── Data for processing ──

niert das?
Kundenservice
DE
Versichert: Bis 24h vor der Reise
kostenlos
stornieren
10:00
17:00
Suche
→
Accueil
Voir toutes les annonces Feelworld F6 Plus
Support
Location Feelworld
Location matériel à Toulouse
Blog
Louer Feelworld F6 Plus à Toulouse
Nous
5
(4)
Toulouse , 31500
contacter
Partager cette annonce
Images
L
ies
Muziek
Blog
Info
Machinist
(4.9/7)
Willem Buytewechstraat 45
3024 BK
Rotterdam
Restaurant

───
── Data for processing ──

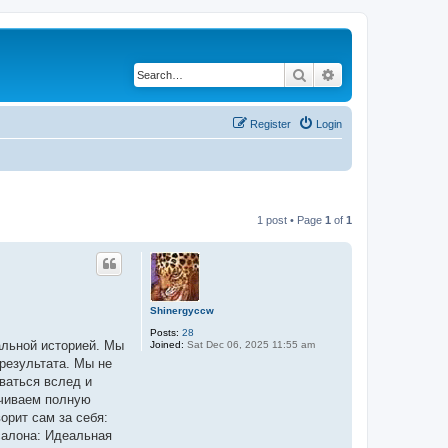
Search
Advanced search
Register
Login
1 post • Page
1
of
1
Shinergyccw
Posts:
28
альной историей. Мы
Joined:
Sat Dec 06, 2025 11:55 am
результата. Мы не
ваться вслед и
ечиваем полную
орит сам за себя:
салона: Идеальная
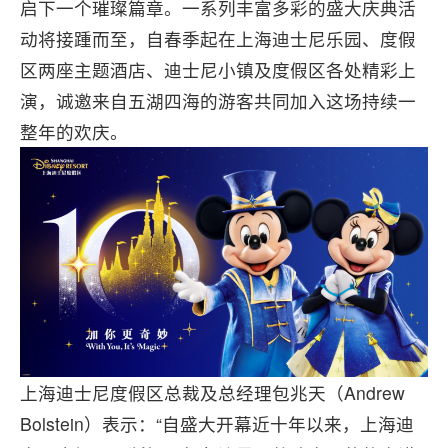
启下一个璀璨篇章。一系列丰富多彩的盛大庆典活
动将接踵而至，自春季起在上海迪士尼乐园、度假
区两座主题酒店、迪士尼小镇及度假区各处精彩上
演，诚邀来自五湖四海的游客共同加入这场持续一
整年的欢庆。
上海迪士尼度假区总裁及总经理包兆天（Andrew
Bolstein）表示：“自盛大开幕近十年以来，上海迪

───

Task →
Take the entries above and copy out all lines with the string "Toulouse".

Exercise result →
Location matériel à Toulouse
Louer Feelworld F6 Plus à Toulouse
Toulouse , 31500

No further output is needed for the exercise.